Interessanterweise scheint der Nordkorea-Trip auf die Band rückgewirkt zu haben

Unterlegt ist der ehrgeizige Sound durch das tieffrequente Gegrunze des mit einer Fliegerkappe bekrönten Sängers und Chefideologen Milan Fras. Gelegentlich singen Mina Špiler mit operettenhaftem Sopran und der nicht mehr zum festen Bandstamm gehörende Boris Benko mit vibratoreichem Tenor dagegen an, was wie eine perverse Verballhornung bekannter Duo- oder Trioformationen klingt. Interessanterweise scheint der Nordkoreatrip auf die Band zurückgewirkt zu haben. Gleich in mehreren Songs, darunter zwei Coverversionen aus „The Sound of Music“ (die auf der Pjöngjang-Setlist standen, weil Diktator Kim Jong Un eine Schwäche für das alte US- Musical hat), arbeiten sich Laibach an der zahnschmelzsprengenden Süßlichkeit nordkoreanischer Volksmusik ab. Im Zusammenspiel mit den zeichenüberladenen Videos wird daraus ein surrealer Trip, der gar nicht so weit weg vom somnambulen Dreampop einer Lana Del Rey ist.

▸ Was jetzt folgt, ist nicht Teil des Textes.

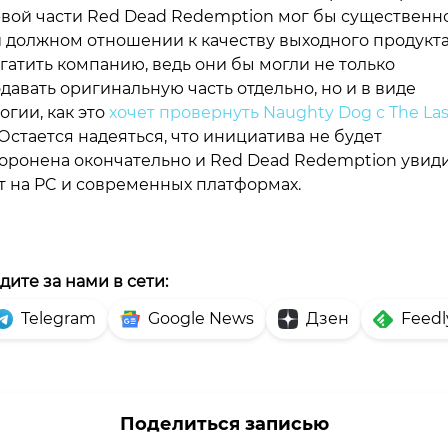
вой части Red Dead Redemption мог бы существенно
 должном отношении к качеству выходного продукта
гатить компанию, ведь они бы могли не только
давать оригинальную часть отдельно, но и в виде
огии, как это
хочет провернуть Naughty Dog с The Lasr
 Остается надеяться, что инициатива не будет
оронена окончательно и Red Dead Redemption увид
т на PC и современных платформах.
дите за нами в сети:
Telegram
Google News
Дзен
Feedl
Поделиться записью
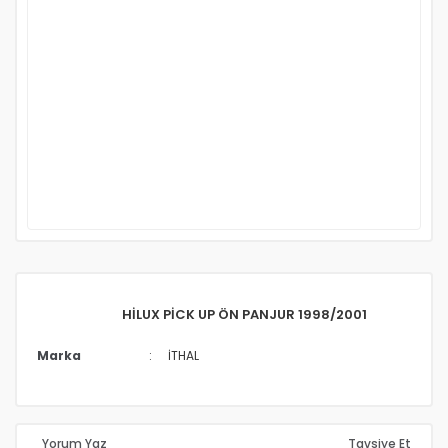
HİLUX PİCK UP ÖN PANJUR 1998/2001
Marka
İTHAL
Yorum Yaz
Tavsiye Et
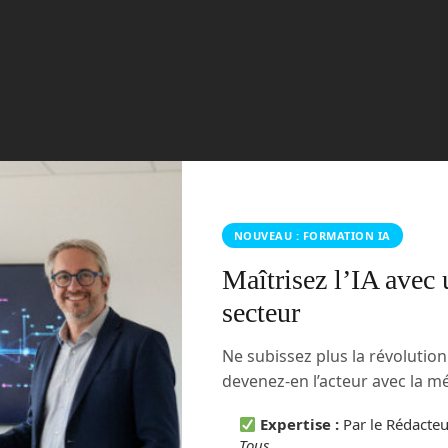
ie ChatGPT avec un score IA inédit
tegories:
IA
No comments
NOUVEAU : FORMATION IA
Maîtrisez l’IA avec 
secteur
Ne subissez plus la révolutio
devenez-en l’acteur avec la 
èle d’intelligence artificielle le plus puissant. Avec un
 le géant de Mountain View ravit la première place à
Expertise :
Par le Rédacte
e qui redessine la carte de l’IA générative.
Tous
.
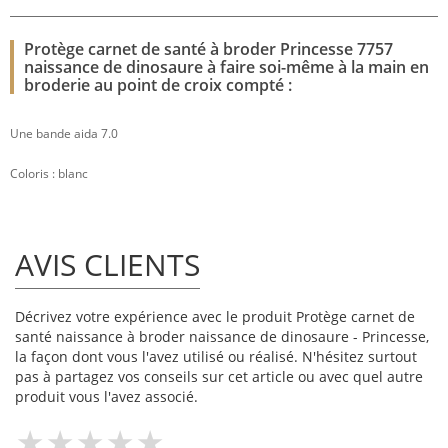
Protège carnet de santé à broder Princesse 7757
naissance de dinosaure à faire soi-même à la main en
broderie au point de croix compté :
Une bande aida 7.0
Coloris : blanc
AVIS CLIENTS
Décrivez votre expérience avec le produit Protège carnet de
santé naissance à broder naissance de dinosaure - Princesse,
la façon dont vous l'avez utilisé ou réalisé. N'hésitez surtout
pas à partagez vos conseils sur cet article ou avec quel autre
produit vous l'avez associé.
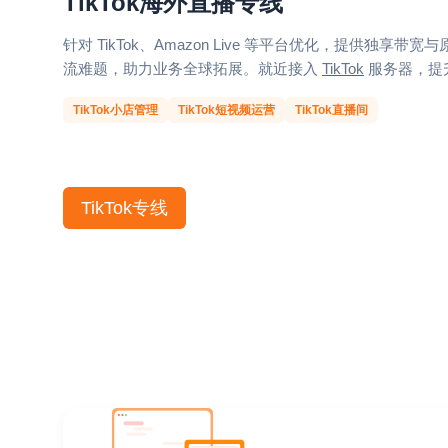
TikTok海外直播专线
针对 TikTok、Amazon Live 等平台优化，提供独
流难题，助力业务全球拓展。就近接入
TikTok
服务器，提
TikTok小店管理
TikTok短视频运营
TikTok直播间
TikTok专线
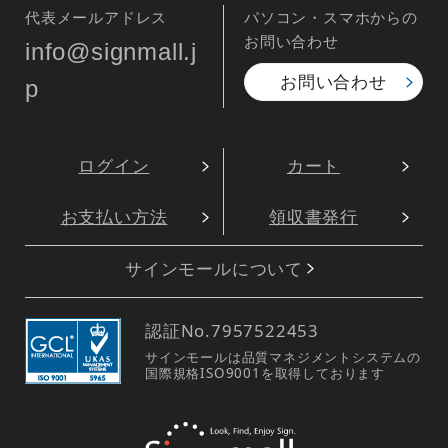
代表メールアドレス
パソコン・スマホからの
お問い合わせ
info@signmall.j
お問い合わせ
p
ログイン
カート
お支払い方法
領収書発行
サインモールについて
認証No.
7957522453
サインモールは品質マネジメントシステムの
国際規格ISO9001を取得しております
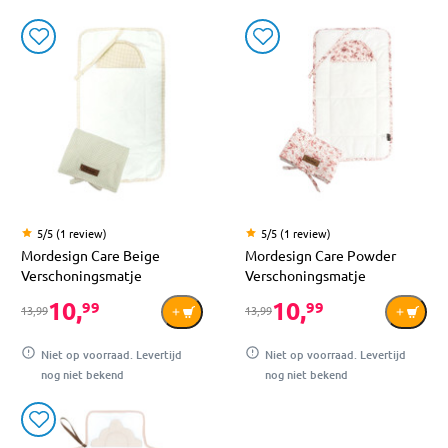
5/5 (1 review)
5/5 (1 review)
Mordesign Care Beige
Mordesign Care Powder
Verschoningsmatje
Verschoningsmatje
10,
10,
99
99
13,99
13,99
Niet op voorraad. Levertijd
Niet op voorraad. Levertijd
nog niet bekend
nog niet bekend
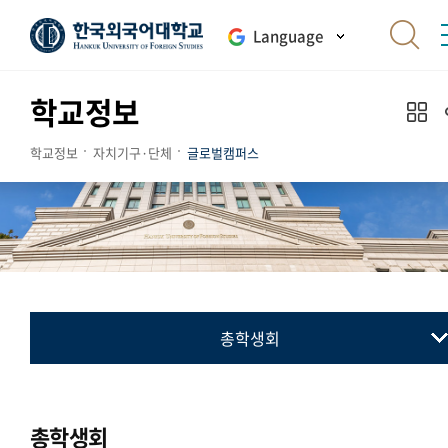
Language
학교정보
학교정보
자치기구·단체
글로벌캠퍼스
총학생회
총학생회
동아리연합회
총학생회
통·번역연합회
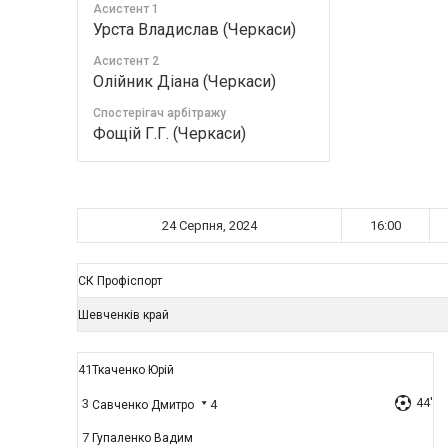
Асистент 1
Урста Владислав (Черкаси)
Асистент 2
Олійник Діана (Черкаси)
Спостерігач арбітражу
Фощій Г.Г. (Черкаси)
24 Серпня, 2024
16:00
СК Профіспорт
Шевченків край
41
Ткаченко Юрій
44'
3
4
Савченко Дмитро
7
Гупаленко Вадим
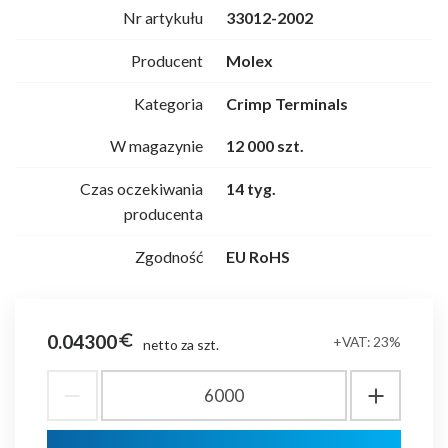
Nr artykułu
33012-2002
Producent
Molex
Kategoria
Crimp Terminals
W magazynie
12 000 szt.
Czas oczekiwania
14 tyg.
producenta
Zgodność
EU RoHS
0.04300
euro_symbol
+VAT: 23%
netto za szt.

Doch auch wenn die stilistische Offenheit wohlwollend beklatscht wird, gehen Laibach bei den Zugaben auf Nummer sicher. „The Whistleblowers“, der „Hit“ ihres letzten Albums „Spectre“, ist eine spektakulär eingängige Mitpfeifnummer, das brutale „Resistance Is Futile“ fährt noch mal die Nazi-Provokationsschiene, der Titelsong zum Science-Fiction-Film „Iron Sky“ (über Nazis auf dem Mond) ist von niederschmetternder Monumentalität. Da darf das „Lied der Deutschen“, unterlegt mit Bildern aus dem Wiederaufbau der 50er, ebenso wenig fehlen wie Laibachs entlarvende Version des einstigen Sommerhits „Live Is Life“ von Opus. Bei Laibach wird daraus ein zum Stechschritt-Stahlgewitter gebrülltes „Leben heißt Leben“. Unter vollem Flakscheinwerferprogramm kann man sich durchaus vorstellen, wie zu diesen Klängen Armeen in Bewegung gesetzt werden. Was zum Thema des Festivals passt, bei dem das fragwürdige Verhältnis von Musik und Krieg erhellt werden soll.

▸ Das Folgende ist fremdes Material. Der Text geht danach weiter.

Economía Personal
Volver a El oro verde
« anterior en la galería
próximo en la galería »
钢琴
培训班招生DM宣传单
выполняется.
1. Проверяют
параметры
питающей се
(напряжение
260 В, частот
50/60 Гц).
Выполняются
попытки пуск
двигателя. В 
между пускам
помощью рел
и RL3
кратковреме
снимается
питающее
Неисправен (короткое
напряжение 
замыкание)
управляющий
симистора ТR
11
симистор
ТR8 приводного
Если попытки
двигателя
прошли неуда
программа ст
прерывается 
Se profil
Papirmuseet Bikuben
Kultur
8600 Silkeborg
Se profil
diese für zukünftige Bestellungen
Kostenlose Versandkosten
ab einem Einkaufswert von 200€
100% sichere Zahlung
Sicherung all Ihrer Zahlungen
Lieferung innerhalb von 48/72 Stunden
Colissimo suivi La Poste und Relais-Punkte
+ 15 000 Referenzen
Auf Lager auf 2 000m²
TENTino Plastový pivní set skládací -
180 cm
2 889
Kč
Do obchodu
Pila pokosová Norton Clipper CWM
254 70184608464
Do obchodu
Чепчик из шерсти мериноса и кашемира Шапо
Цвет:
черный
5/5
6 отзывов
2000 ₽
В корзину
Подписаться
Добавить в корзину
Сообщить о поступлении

Zugleich setzen Laibach damit eine Klammer um den Abend, der drei Stunden zuvor mit Andreas Ammer, FM Einheit, Alexander Hacke und der famosen Trommlerin Saskia von Klitzing und ihrem so klugen wie bestürzenden Live-Hörspiel über die menschenverachtende Weltkriegspropaganda von Kaiser Wilhelm II. und Adolf Hitler begonnen hat.